The agencies explicitly advise organizations to assume breaches will occur throughout the guidance not just under this action. This reflects a broader shift from prevention-focused security toward resilience-focused security. No organization can prevent every attack. The objective is to limit the impact of successful attacks through containment, visibility, response readiness, and recovery planning.

Organizations that assume compromise are often better positioned to withstand it. Zscaler’s segmentation, visibility, and policy enforcement capabilities help organizations contain incidents, limit lateral movement, and reduce operational impact when breaches occur.

Using AI to Defend Against AI

The Five Eyes agencies emphasize, in a standalone section of the guidance, the importance of using AI to strengthen defense.

This reflects a simple reality: attackers are already benefiting from AI-enabled capabilities. Defenders must do the same. This is an area where Zscaler has been investing heavily. As AI evolves from chat interfaces to autonomous agents capable of accessing enterprise data, invoking tools, and interacting with other agents, organizations need visibility and control over how those systems operate. 

As outlined in our recent blog, How Zscaler Secures the Agentic AI Era with Zero Trust, organizations should apply the same principles that have proven effective for users and workloads. 

Zscaler’s complete Zero Trust platform for Agentic AI helps organizations understand what AI systems can access, govern interactions between AI agents and enterprise resources, protect sensitive data, and reduce the risk of unintended or unauthorized actions. As organizations increasingly use AI to defend against AI, securing AI itself becomes an essential component of cyber resilience.

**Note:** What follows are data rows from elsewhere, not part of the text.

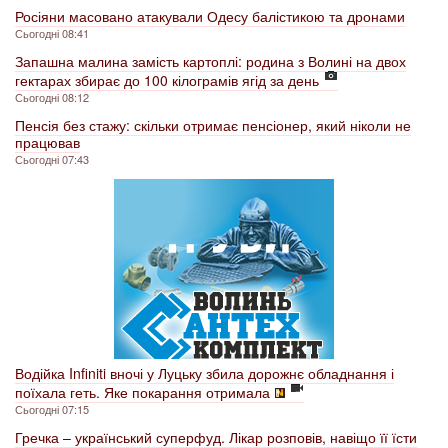
Росіяни масовано атакували Одесу балістикою та дронами
Сьогодні 08:41
Запашна малина замість картоплі: родина з Волині на двох
гектарах збирає до 100 кілограмів ягід за день
Сьогодні 08:12
Пенсія без стажу: скільки отримає пенсіонер, який ніколи не
працював
Сьогодні 07:43
Водійка Infiniti вночі у Луцьку збила дорожнє обладнання і
поїхала геть. Яке покарання отримала
Сьогодні 07:15
Гречка – український суперфуд. Лікар розповів, навіщо її їсти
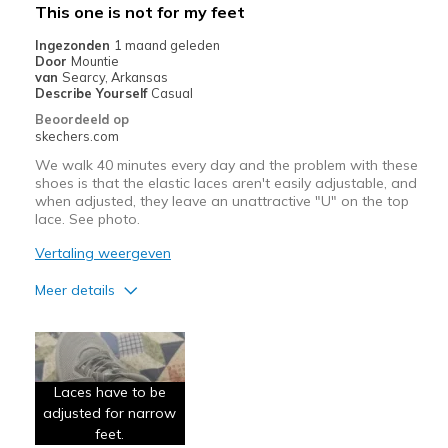
This one is not for my feet
Sizing
Feels true to size
Ingezonden
1 maand geleden
View On Shoes
Shoes are for Wearing
Door
Mountie
van
Searcy, Arkansas
Describe Yourself
Casual
Beoordeeld op
skechers.com
We walk 40 minutes every day and the problem with these
shoes is that the elastic laces aren't easily adjustable, and
when adjusted, they leave an unattractive "U" on the top
lace. See photo.
Vertaling weergeven
Meer details
Pluspunten
Attractive Design
Laces have to be
Comfortable
adjusted for narrow
feet.
Minpunten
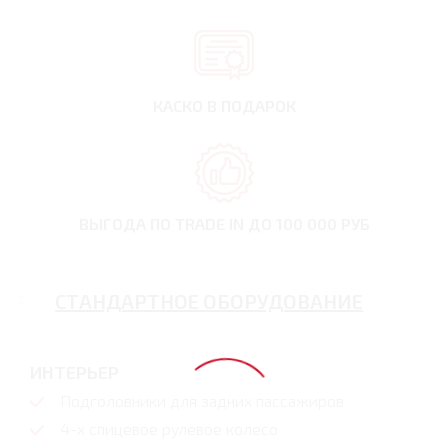
КАСКО В ПОДАРОК
ВЫГОДА ПО TRADE IN
ДО 100 000 РУБ
СТАНДАРТНОЕ ОБОРУДОВАНИЕ
ИНТЕРЬЕР
Подголовники для задних пассажиров
4-х спицевое рулевое колесо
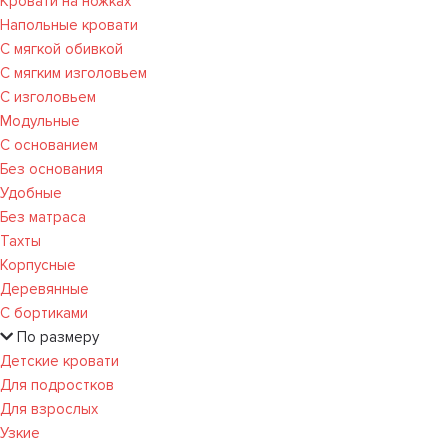
Кровати на ножках
Напольные кровати
С мягкой обивкой
С мягким изголовьем
С изголовьем
Модульные
С основанием
Без основания
Удобные
Без матраса
Тахты
Корпусные
Деревянные
С бортиками
По размеру
Детские кровати
Для подростков
Для взрослых
Узкие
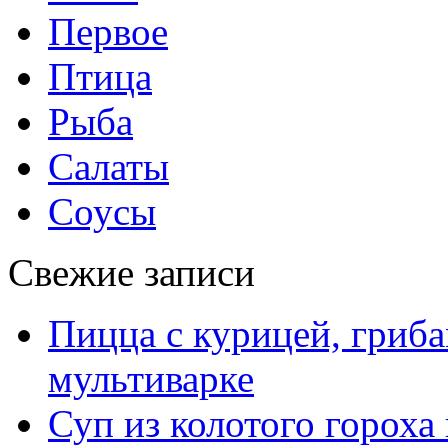
Первое
Птица
Рыба
Салаты
Соусы
Свежие записи
Пицца с курицей, гриба
мультиварке
Суп из колотого гороха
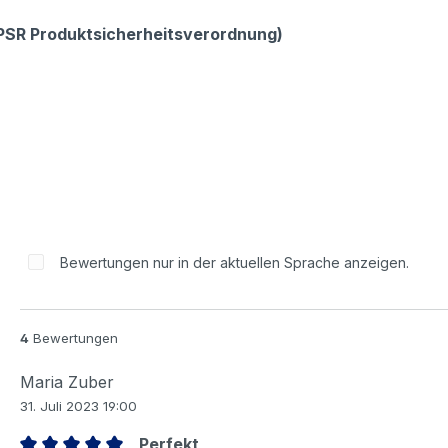
GPSR Produktsicherheitsverordnung)
Bewertungen nur in der aktuellen Sprache anzeigen.
4
Bewertungen
Maria Zuber
31. Juli 2023 19:00
Perfekt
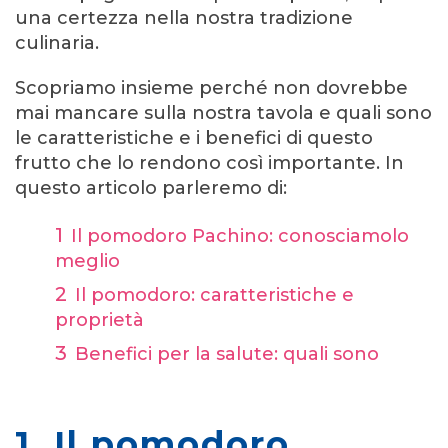
una certezza nella nostra tradizione
culinaria.
Scopriamo insieme perché non dovrebbe
mai mancare sulla nostra tavola e quali sono
le caratteristiche e i benefici di questo
frutto che lo rendono così importante.
In
questo articolo parleremo di:
Il pomodoro Pachino: conosciamolo
meglio
Il pomodoro: caratteristiche e
proprietà
Benefici per la salute: quali sono
1. Il pomodoro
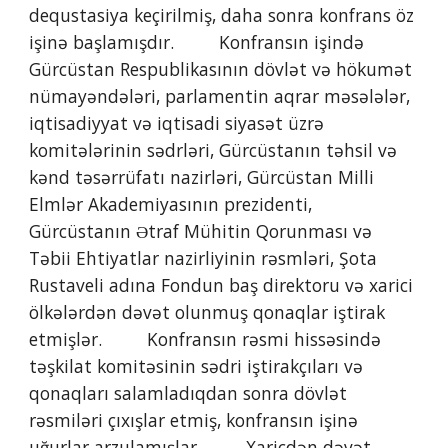
dequstasiya keçirilmiş, daha sonra konfrans öz 
işinə başlamışdır.         Konfransın işində 
Gürcüstan Respublikasının dövlət və hökumət 
nümayəndələri, parlamentin aqrar məsələlər, 
iqtisadiyyat və iqtisadi siyasət üzrə 
komitələrinin sədrləri, Gürcüstanın təhsil və 
kənd təsərrüfatı nazirləri, Gürcüstan Milli 
Elmlər Akademiyasının prezidenti, 
Gürcüstanın Ətraf Mühitin Qorunması və 
Təbii Ehtiyatlar nazirliyinin rəsmləri, Şota 
Rustaveli adına Fondun baş direktoru və xarici 
ölkələrdən dəvət olunmuş qonaqlar iştirak 
etmişlər.         Konfransın rəsmi hissəsində 
təşkilat komitəsinin sədri iştirakçıları və 
qonaqları salamladıqdan sonra dövlət 
rəsmiləri çıxışlar etmiş, konfransın işinə 
uğurlar arzulamışlar.         Xaricdən dəvət 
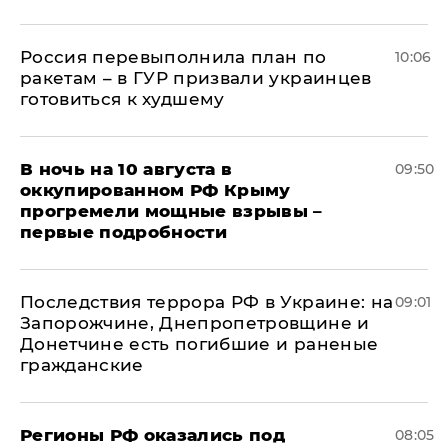
Россия перевыполнила план по
10:06
ракетам – в ГУР призвали украинцев
готовиться к худшему
В ночь на 10 августа в
09:50
оккупированном РФ Крыму
прогремели мощные взрывы –
первые подробности
Последствия террора РФ в Украине: на
09:01
Запорожчине, Днепропетровщине и
Донетчине есть погибшие и раненые
гражданские
Регионы РФ оказались под
08:05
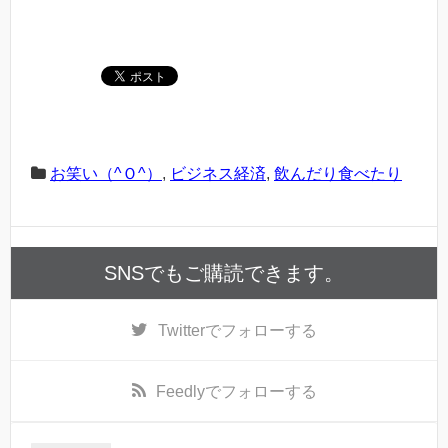
お笑い（^Ｏ^）
,
ビジネス経済
,
飲んだり食べたり
SNSでもご購読できます。
Twitter
でフォローする
Feedly
でフォローする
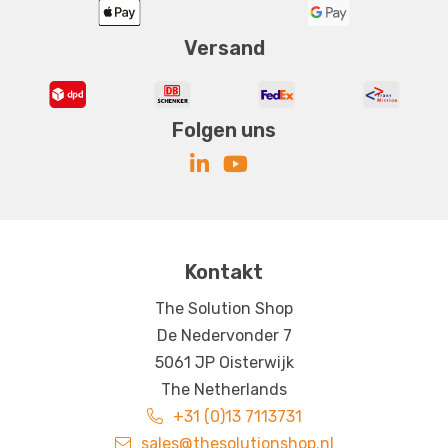
Versand
Folgen uns
Kontakt
The Solution Shop
De Nedervonder 7
5061 JP Oisterwijk
The Netherlands
+31 (0)13 7113731
sales@thesolutionshop.nl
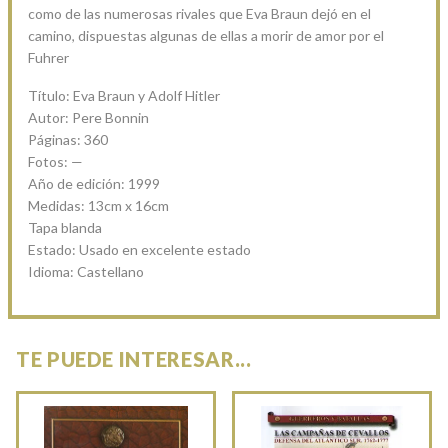
como de las numerosas rivales que Eva Braun dejó en el
camino, dispuestas algunas de ellas a morir de amor por el
Fuhrer
Título: Eva Braun y Adolf Hitler
Autor: Pere Bonnin
Páginas: 360
Fotos: —
Año de edición: 1999
Medidas: 13cm x 16cm
Tapa blanda
Estado: Usado en excelente estado
Idioma: Castellano
TE PUEDE INTERESAR...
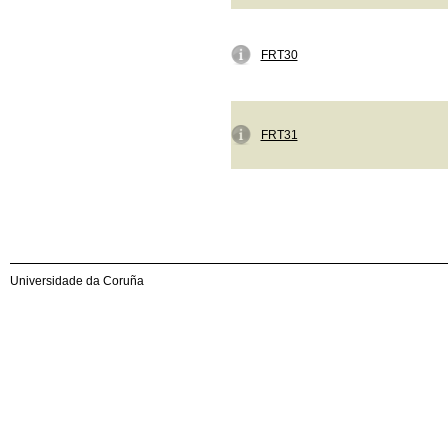
FRT30
FRT31
Universidade da Coruña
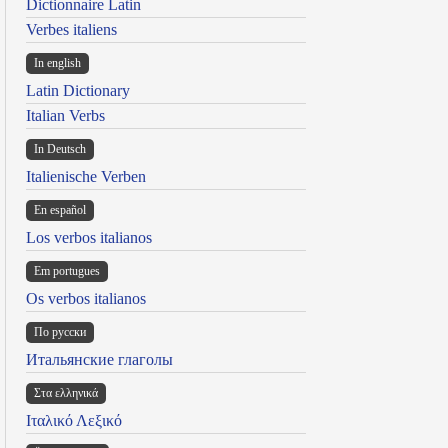
Dictionnaire Latin
Verbes italiens
In english
Latin Dictionary
Italian Verbs
In Deutsch
Italienische Verben
En español
Los verbos italianos
Em portugues
Os verbos italianos
По русски
Итальянские глаголы
Στα ελληνικά
Ιταλικό Λεξικό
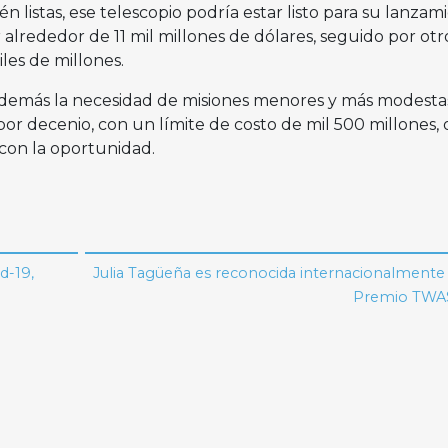
n listas, ese telescopio podría estar listo para su lanzam
alrededor de 11 mil millones de dólares, seguido por otr
les de millones.
además la necesidad de misiones menores y más modesta
or decenio, con un límite de costo de mil 500 millones, 
 con la oportunidad.
d-19,
Julia Tagüeña es reconocida internacionalmente
Premio TWAS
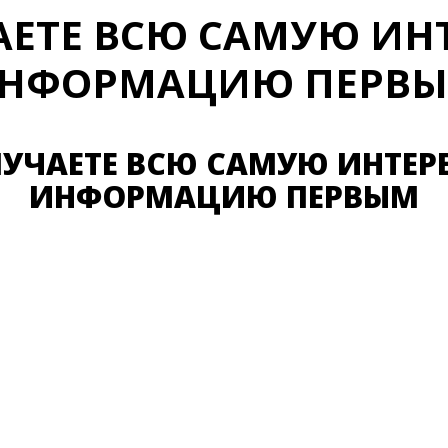
АЕТЕ ВСЮ САМУЮ ИН
НФОРМАЦИЮ ПЕРВ
ЛУЧАЕТЕ ВСЮ САМУЮ ИНТЕР
ИНФОРМАЦИЮ ПЕРВЫМ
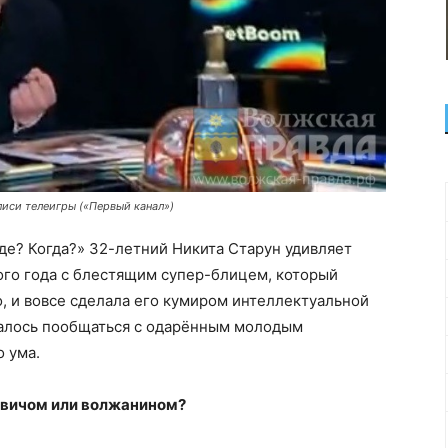
писи телеигры («Первый канал»)
де? Когда?» 32-летний Никита Старун удивляет
того года с блестящим супер-блицем, который
, и вовсе сделала его кумиром интеллектуальной
далось пообщаться с одарённым молодым
о ума.
квичом или волжанином?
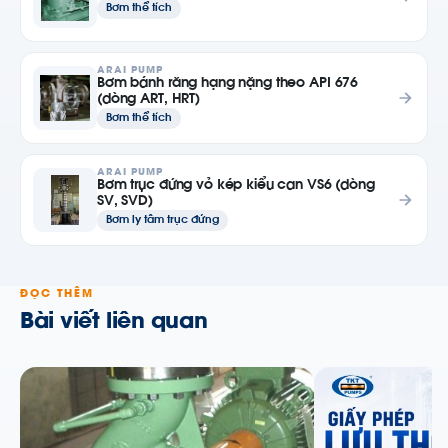
Bơm thể tích
ARAI PUMP
Bơm bánh răng hạng nặng theo API 676
(dòng ART, HRT)
Bơm thể tích
ARAI PUMP
Bơm trục đứng vỏ kép kiểu can VS6 (dòng
SV, SVD)
Bơm ly tâm trục đứng
ĐỌC THÊM
Bài viết liên quan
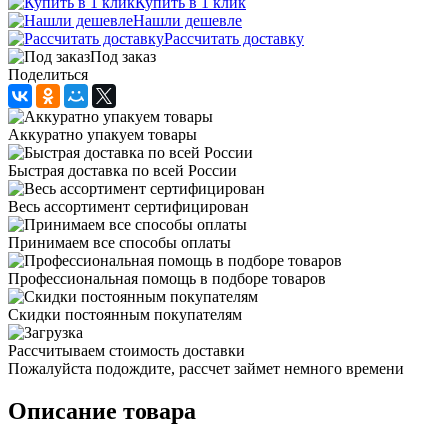
Купить в 1 клик
Нашли дешевле
Рассчитать доставку
Под заказ
Поделиться
Аккуратно упакуем товары
Быстрая доставка по всей России
Весь ассортимент сертифицирован
Принимаем все способы оплаты
Профессиональная помощь в подборе товаров
Скидки постоянным покупателям
Рассчитываем стоимость доставки
Пожалуйста подождите, рассчет займет немного времени
Описание товара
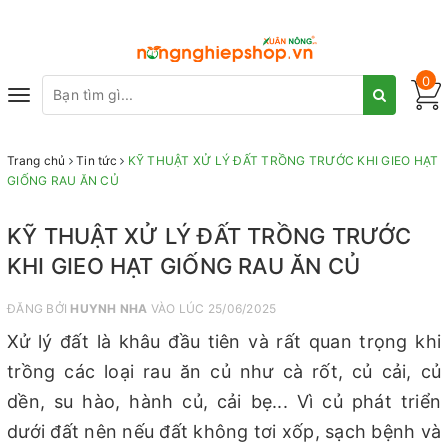
0
Toggle
navigation
Trang chủ
Tin tức
KỸ THUẬT XỬ LÝ ĐẤT TRỒNG TRƯỚC KHI GIEO HẠT
GIỐNG RAU ĂN CỦ
KỸ THUẬT XỬ LÝ ĐẤT TRỒNG TRƯỚC
KHI GIEO HẠT GIỐNG RAU ĂN CỦ
ĐĂNG BỞI
HUYNH NHA
VÀO LÚC 25/06/2025
Xử lý đất là khâu đầu tiên và rất quan trọng khi
trồng các loại rau ăn củ như cà rốt, củ cải, củ
dền, su hào, hành củ, cải bẹ... Vì củ phát triển
dưới đất nên nếu đất không tơi xốp, sạch bệnh và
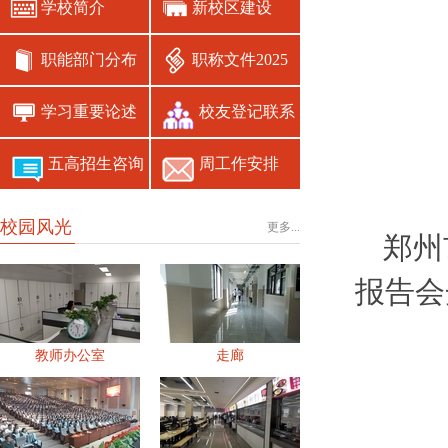
学校简介
新校区建设
职能部门分布
职称文件2025
学习重要论述
校友登记联系
五高招生咨询
周工作安排
校园风光
更多...
郑州
报告会
教师办公室
走廊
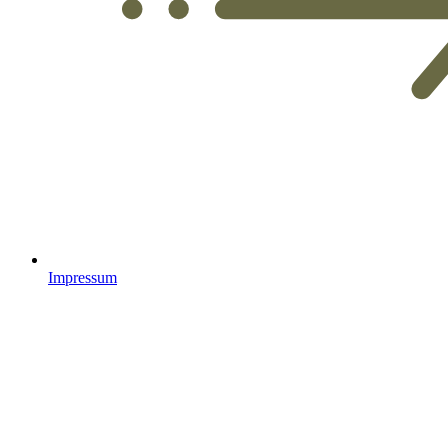
Impressum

AI can help organizations:

  • Discover vulnerabilities earlier

  • Prioritize remediation efforts

  • Detect anomalies faster

  • Accelerate investigations

  • Improve response times

  • Reduce analyst workload

Organizations that fail to adopt AI-enabled security capabilities risk creating an asymmetry that favors attackers.

A Policy Signal Worth Paying Attention To

Five Eyes statement reinforces principles that security leaders have been discussing for years: reduce exposure, strengthen identity, limit trust, build resilience, and prepare for compromise. 

The difference is the urgency in which the message is being conveyed and the speed in which leaders of organizations must now act. The message from both policymakers and practitioners is clear. The organizations best positioned to succeed will not necessarily be those that simply patch the fastest. They will be the ones that expose the least, trust the least, and recover the fastest.

Zscaler can help organizations turn this call for action into immediate action by reducing exposure, enabling zero trust, and strengthening resilience.